Christian pilgrims who come to the Holy Land for millennium 2000 celebrations will be able to walk on the Sea of Galilee.
Israel’s driest winter in the region’s modern history last year so reduced the level of the Sea of Galilee that visitors now can walk on dry land where fish could swim until recently. And, according to Dr. Moshe Inbar, Professor of Geography, the situation is going to get worse.
The level of the Kinneret, the modern name for the historical Sea, will drop below the red line of 213 meters below sea level, he predicts. In July, it was already more than 212 meters below sea level and dropping fast, with vegetation sprouting up as the shoreline recedes by tens of meters.

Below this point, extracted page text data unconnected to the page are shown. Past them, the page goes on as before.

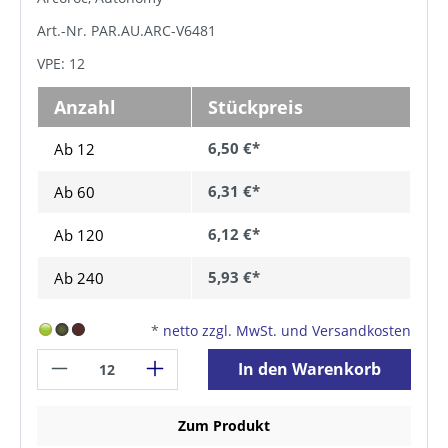
Art.-Nr. PAR.AU.ARC-V6481
VPE: 12
Anzahl
Stückpreis
6,50 €*
Ab 12
6,31 €*
Ab
60
6,12 €*
Ab
120
5,93 €*
Ab
240
*
netto zzgl. MwSt. und Versandkosten
In den Warenkorb
Zum Produkt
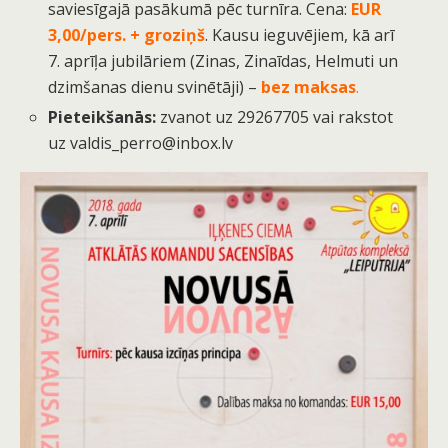
saviesīgajā pasākumā pēc turnīra. Cena:
EUR
3,00/pers. + groziņš
. Kausu ieguvējiem, kā arī
7. aprīļa jubilāriem (Zinas, Zinaīdas, Helmuti un
dzimšanas dienu svinētāji) –
bez maksas
.
Pieteikšanās:
zvanot uz 29267705 vai rakstot
uz valdis_perro@inbox.lv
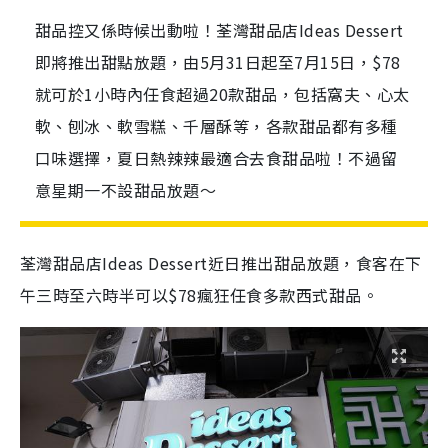
甜品控又係時候出動啦！荃灣甜品店Ideas Dessert
即將推出甜點放題，由5月31日起至7月15日，$78
就可於1小時內任食超過20款甜品，包括窩夫、心太
軟、刨冰、軟雪糕、千層酥等，各款甜品都有多種
口味選擇，夏日熱辣辣最適合去食甜品啦！不過留
意星期一不設甜品放題～
荃灣甜品店Ideas Dessert近日推出甜品放題，食客在下
午三時至六時半可以$78瘋狂任食多款西式甜品。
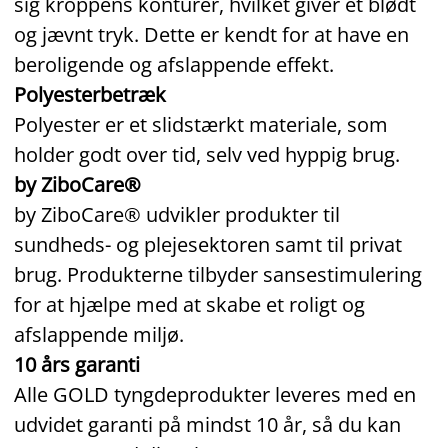
sig kroppens konturer, hvilket giver et blødt
og jævnt tryk. Dette er kendt for at have en
beroligende og afslappende effekt.
Polyesterbetræk
Polyester er et slidstærkt materiale, som
holder godt over tid, selv ved hyppig brug.
by ZiboCare®
by ZiboCare® udvikler produkter til
sundheds- og plejesektoren samt til privat
brug. Produkterne tilbyder sansestimulering
for at hjælpe med at skabe et roligt og
afslappende miljø.
10 års garanti
Alle GOLD tyngdeprodukter leveres med en
udvidet garanti på mindst 10 år, så du kan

Sounding like a modern-day Jeremiah, but one concerned with the country’s ecology morals, Inbar has been warning against the apathy both officials and citizens have displayed towards the dry spell. It is the worst drought in this area in this century, he said.
Inbar also believes it will be the costliest natural disaster in the country’s history, resulting in perhaps hundreds of millions of dollars of damage. Not just agriculture, but other sectors, too, he says, will feel the loss, adding that the landscape and ecology will suffer.
The geographer points out that the northern area of Israel where the Kinneret is located had less rain than this past year only once. That was in 1932. But that year had a record rainfall in the south of the country, which did not happen this year.
He also cites the fact that it is the third dry spell to hit Israel in the past fifty years. Even if this coming winter is not as arid as last year, but still receives less than average rainfall, he cautions, the crisis will continue to grow worse. There will be little water added to fill the reservoirs.
In fact, the Jordan River has been feeding the Kinneret only half of its average annual supply. There are sections of the southern Jordan, between the Sea of Galilee and the Dead Sea, where the flow is at a standstill, and one can cross the Jordan on foot, much as Joshua and the Israelites crossed it in their time—on dry land.
Inbar, whose specialty is geomorphology, faults those Israeli geographers who, as he sees it, explain away the severity of the water shortage. He himself is a proponent of desalination of seawater for a longer-term solution. But he also calls for immediate steps—even a 10% cut in consumption, he says, will save 50-60 million cubic meters of water a year, the output of a costly desalination plant.
Israelis consume on average 300 liters of water per person per day, whereas consumption in London and other large Western European cities averages 200 liters per day per person. A 10% cut would not affect an Israeli’s lifestyle, he says with a hint of sarcasm. This per capital consumption of water may not have grown in recent years, the Haifa University professor adds, but Israel’s population has increased.
Inbar charges that the State Water Commission has been helpless, farmers are not alarmed in the face of the coming shortage, and the general Israeli public continues to consume water as if there were no crisis.